Saved entries:
┌──
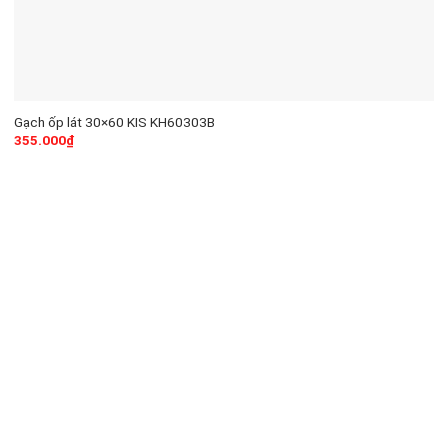
Gạch ốp lát 30×60 KIS KH60303B
355.000
₫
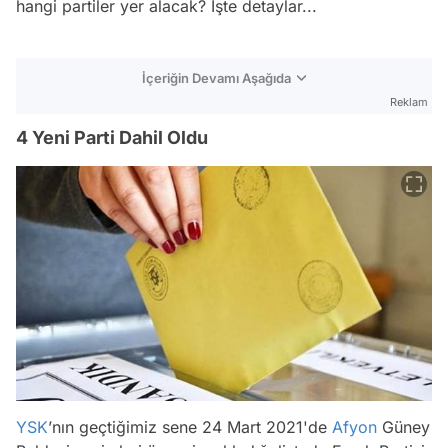
hangi partiler yer alacak? İşte detaylar...
İçeriğin Devamı Aşağıda
Reklam
4 Yeni Parti Dahil Oldu
YSK
’nın geçtiğimiz sene 24 Mart 2021'de
Afyon
Güney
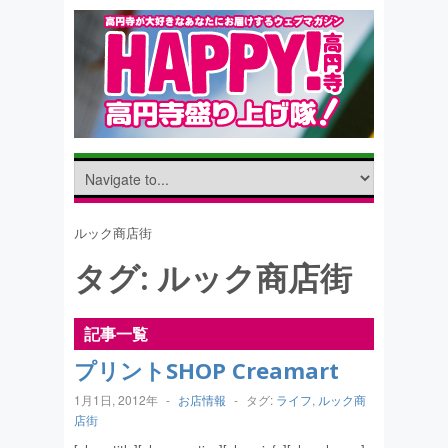
ルック商店街
タグ:
ルック商店街
記事一覧
プリントSHOP Creamart
1月1日, 2012年
-
お店情報
-
タグ:
ライフ
,
ルック商
店街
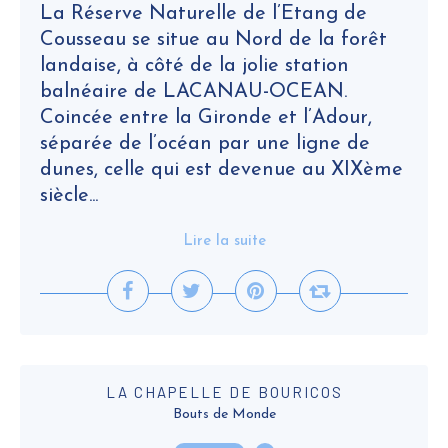
La Réserve Naturelle de l’Etang de
Cousseau se situe au Nord de la forêt
landaise, à côté de la jolie station
balnéaire de LACANAU-OCEAN.
Coincée entre la Gironde et l’Adour,
séparée de l’océan par une ligne de
dunes, celle qui est devenue au XIXème
siècle...
Lire la suite
LA CHAPELLE DE BOURICOS
Bouts de Monde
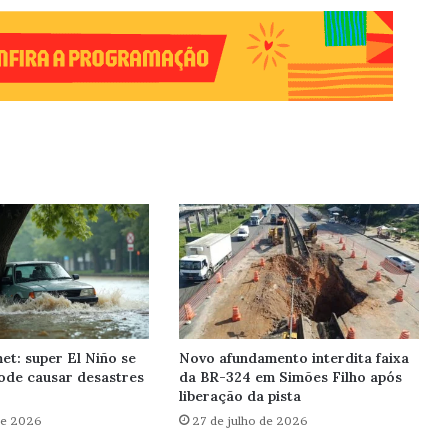
et: super El Niño se
Novo afundamento interdita faixa
ode causar desastres
da BR-324 em Simões Filho após
liberação da pista
de 2026
27 de julho de 2026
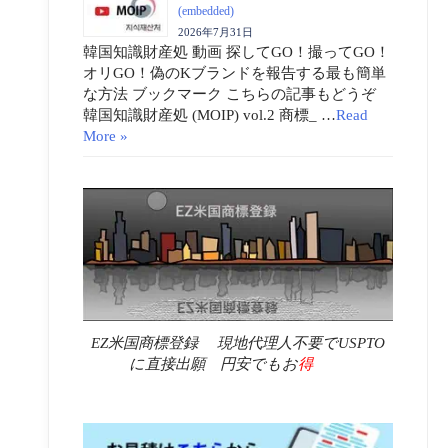
(embedded)
2026年7月31日
韓国知識財産処 動画 探してGO！撮ってGO！
オリGO！偽のKブランドを報告する最も簡単
な方法 ブックマーク こちらの記事もどうぞ
韓国知識財産処 (MOIP) vol.2 商標_ …
Read
More »
EZ米国商標登録 現地代理人不要でUSPTO
に直接出願 円安でもお
得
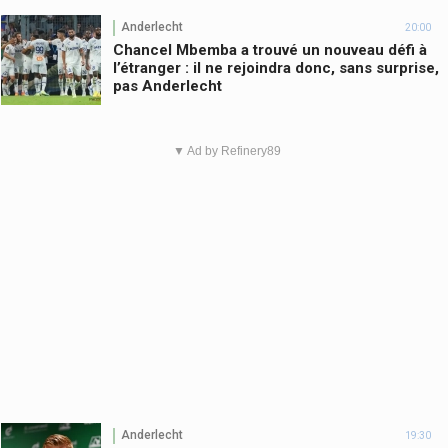
Anderlecht
20:00
Chancel Mbemba a trouvé un nouveau défi à
l’étranger : il ne rejoindra donc, sans surprise,
pas Anderlecht
▼ Ad by Refinery89
Anderlecht
19:30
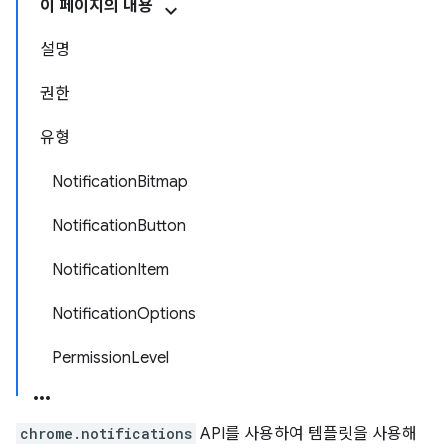
이 페이지의 내용
설명
권한
유형
NotificationBitmap
NotificationButton
NotificationItem
NotificationOptions
PermissionLevel
chrome.notifications
API를 사용하여 템플릿을 사용해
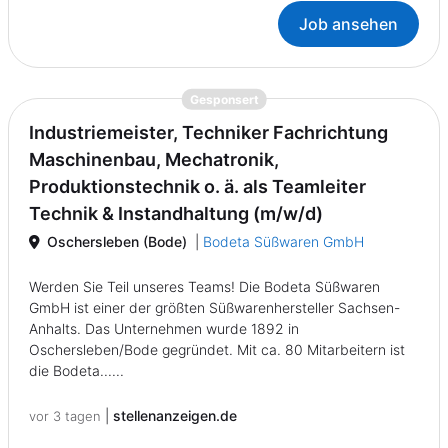
Job ansehen
{prompt.job}
Gesponsert
Industriemeister, Techniker Fachrichtung
Maschinenbau, Mechatronik,
Produktionstechnik o. ä. als Teamleiter
Technik & Instandhaltung (m/w/d)
Oschersleben (Bode)
|
Bodeta Süßwaren GmbH
Werden Sie Teil unseres Teams! Die Bodeta Süßwaren
GmbH ist einer der größten Süßwarenhersteller Sachsen-
Anhalts. Das Unternehmen wurde 1892 in
Oschersleben/Bode gegründet. Mit ca. 80 Mitarbeitern ist
die Bodeta......
|
stellenanzeigen.de
vor 3 tagen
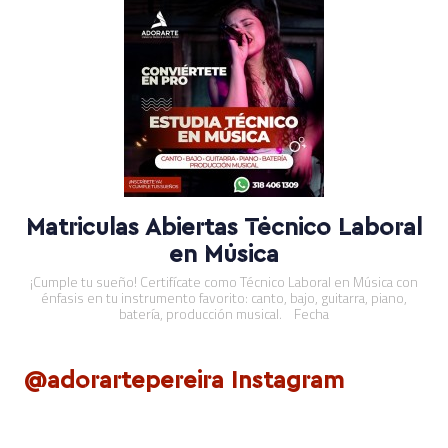
Matrículas Abiertas Técnico Laboral
en Música
¡Cumple tu sueño! Certifícate como Técnico Laboral en Música con
énfasis en tu instrumento favorito: canto, bajo, guitarra, piano,
batería, producción musical. Fecha
@adorartepereira Instagram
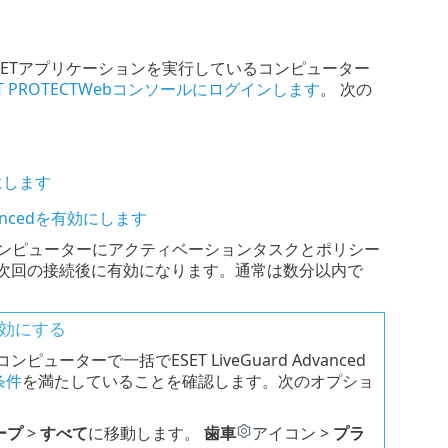
ンされたESETアプリケーションを実行しているコンピューター
ET PROTECTWebコンソールにログインします
。 次の
効にします
vancedを有効にします
選択したコンピューターにアクティベーションタスクとポリシー
t Agentの次回の接続後に有効になります。通常は数分以内で
で有効にする
コンピューターで一括でESET LiveGuard Advanced
条件
を満たしていることを確認します。次のオプショ
ープ
>
すべて
に移動します。
歯車
アイコン >
プラ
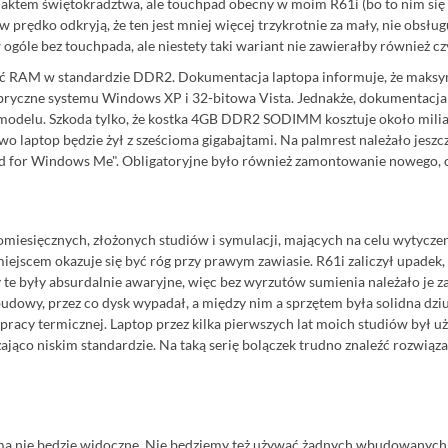
aktem świętokradztwa, ale touchpad obecny w moim R61i (bo to nim się
prędko odkryją, że ten jest mniej więcej trzykrotnie za mały, nie obsług
góle bez touchpada, ale niestety taki wariant nie zawierałby również czytn
ć RAM w standardzie DDR2. Dokumentacja laptopa informuje, że maksymal
bryczne systemu Windows XP i 32-bitowa Vista. Jednakże, dokumentacja ch
 modelu. Szkoda tylko, że kostka 4GB DDR2 SODIMM kosztuje około milia
wo laptop będzie żył z sześcioma gigabajtami. Na palmrest należało jesz
gned for Windows Me". Obligatoryjne było również zamontowanie nowego, 
miesięcznych, złożonych studiów i symulacji, mających na celu wytyczen
jscem okazuje się być róg przy prawym zawiasie. R61i zaliczył upadek, k
 były absurdalnie awaryjne, więc bez wyrzutów sumienia należało je zast
udowy, przez co dysk wypadał, a między nim a sprzętem była solidna dzi
j pracy termicznej. Laptop przez kilka pierwszych lat moich studiów by
co niskim standardzie. Na taką serię bolączek trudno znaleźć rozwiązani
aśmą nie będzie widoczne. Nie będziemy też używać żadnych wbudowanych g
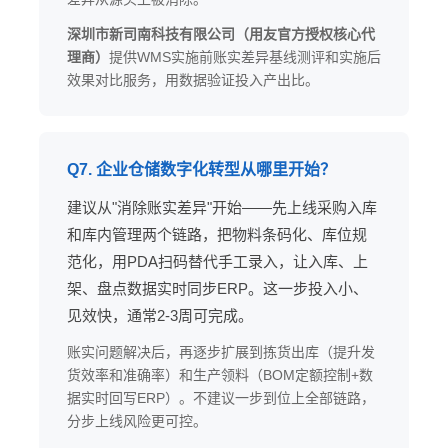
深圳市新司南科技有限公司（用友官方授权核心代
理商）
提供WMS实施前账实差异基线测评和实施后
效果对比服务，用数据验证投入产出比。
Q7. 企业仓储数字化转型从哪里开始？
建议从"消除账实差异"开始——先上线采购入库
和库内管理两个链路，把物料条码化、库位规
范化，用PDA扫码替代手工录入，让入库、上
架、盘点数据实时同步ERP。这一步投入小、
见效快，通常2-3周可完成。
账实问题解决后，再逐步扩展到拣货出库（提升发
货效率和准确率）和生产领料（BOM定额控制+数
据实时回写ERP）。不建议一步到位上全部链路，
分步上线风险更可控。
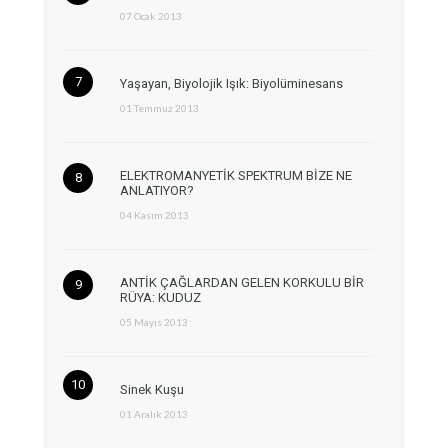
07 Ocak 2013
Yaşayan, Biyolojik Işık: Biyolüminesans
01 Temmuz 2013
ELEKTROMANYETİK SPEKTRUM BİZE NE
ANLATIYOR?
04 Kasım 2013
ANTİK ÇAĞLARDAN GELEN KORKULU BİR
RÜYA: KUDUZ
05 Mayıs 2013
Sinek Kuşu
01 Aralık 2013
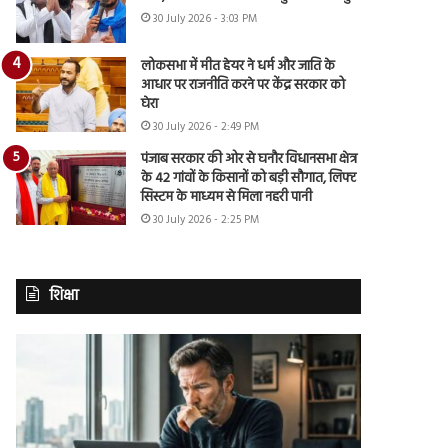
30 July 2026 - 3:03 PM
लोकसभा में मीत हेयर ने धर्म और जाति के
आधार पर राजनीति करने पर केंद्र सरकार को
घेरा
30 July 2026 - 2:49 PM
पंजाब सरकार की ओर से घनौर विधानसभा क्षेत्र
के 42 गांवों के किसानों को बड़ी सौगात, लिफ्ट
सिस्टम के माध्यम से मिला नहरी पानी
30 July 2026 - 2:25 PM
शिक्षा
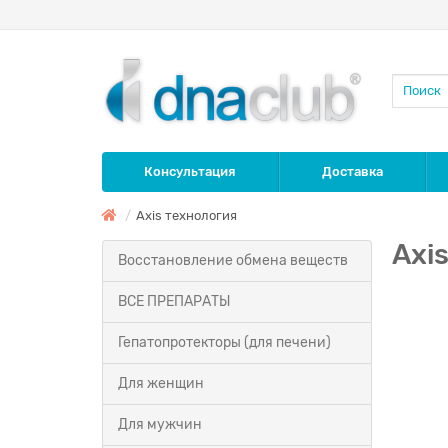
Консультация
Доставка
Axis технология
Axi
Восстановление обмена веществ
ВСЕ ПРЕПАРАТЫ
Гепатопротекторы (для печени)
Для женщин
Для мужчин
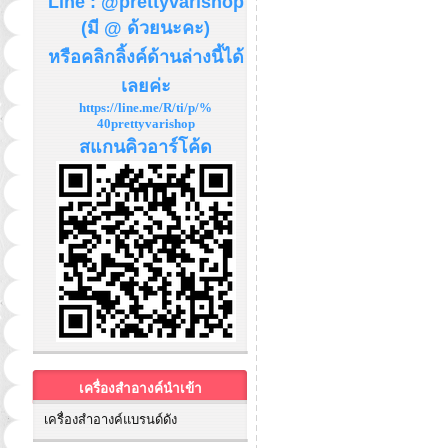
Line : @prettyvarishop
(มี @ ด้วยนะคะ)
หรือคลิกลิ้งค์ด้านล่างนี้ได้
เลยค่ะ
https://line.me/R/ti/p/%
40prettyvarishop
สแกนคิวอาร์โค้ด
เครื่องสำอางค์นำเข้า
เครื่องสำอางค์แบรนด์ดัง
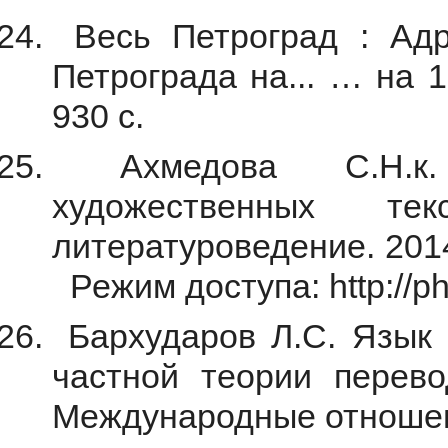
Весь Петроград : Адре
Петрограда на... … на 19
930 с.
Ахмедова С.Н.к. 
художественных т
литературоведение. 201
Режим доступа: http://ph
Бархударов Л.С. Язык 
частной теории перево
Международные отношени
└──
**The problem**
Lines holding the word "GmbH" are the answer; copy every one from the records above.

**Task answer**
Bodeta Süßwaren GmbH
GmbH ist einer der größten Süßwarenhersteller Sachsen-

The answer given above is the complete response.